Even on the day of launch, Starliner experienced small helium leaks, but engineers said they were not serious enough to delay the launch again.
From there it was all downhill. By the time Starliner reached the ISS, there were more helium leaks and five of the 18 thrusters had failed.
Wilmore and Williams were able to safely board the ISS, but at a news conference on August 24, NASA officials said it would be too risky to send the astronauts home on the Starliner.

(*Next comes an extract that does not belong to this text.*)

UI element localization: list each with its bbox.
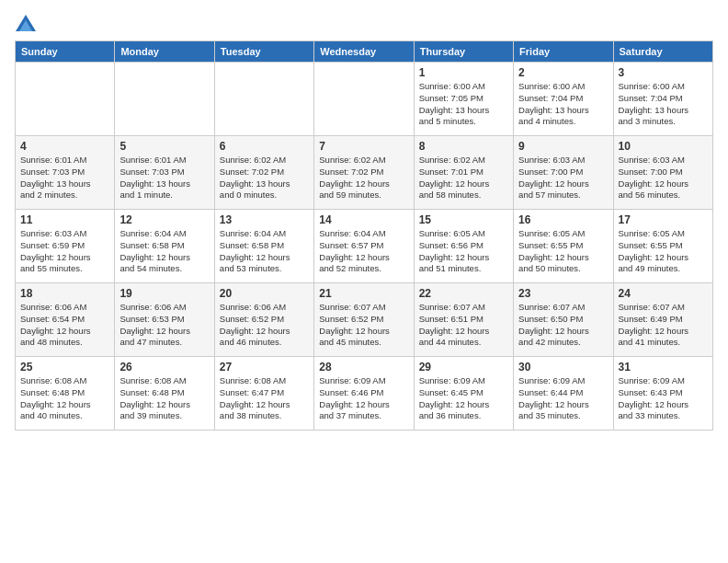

Instead, they await the arrival of SpaceX’s Dragon Capsule, which is not expected to launch to the ISS until September 24.
Astronauts on board the ISS are exposed to more radiation than we are on Earth. This is because our planet is surrounded by a system of magnetic fields, called the magnetosphere, which protects us from space radiation.
Space radiation comes in three different types: particles trapped in the Earth’s magnetic field, particles launched into space during solar flares, and galactic cosmic rays, which consist of high-energy protons and heavy ions from outside our solar system, according to NASA.
The ISS is in low Earth orbit, which means it has some protection from space radiation thanks to the planet’s magnetosphere, space physiologist Rihana Bokhari said ABC News.
“However, they are exposed to greater radiation than space probes on Earth because the ISS passes through regions of trapped radiation in its orbit,” she said.
And the mechanical shielding of a spacecraft or space station can only block this light to a limited extent.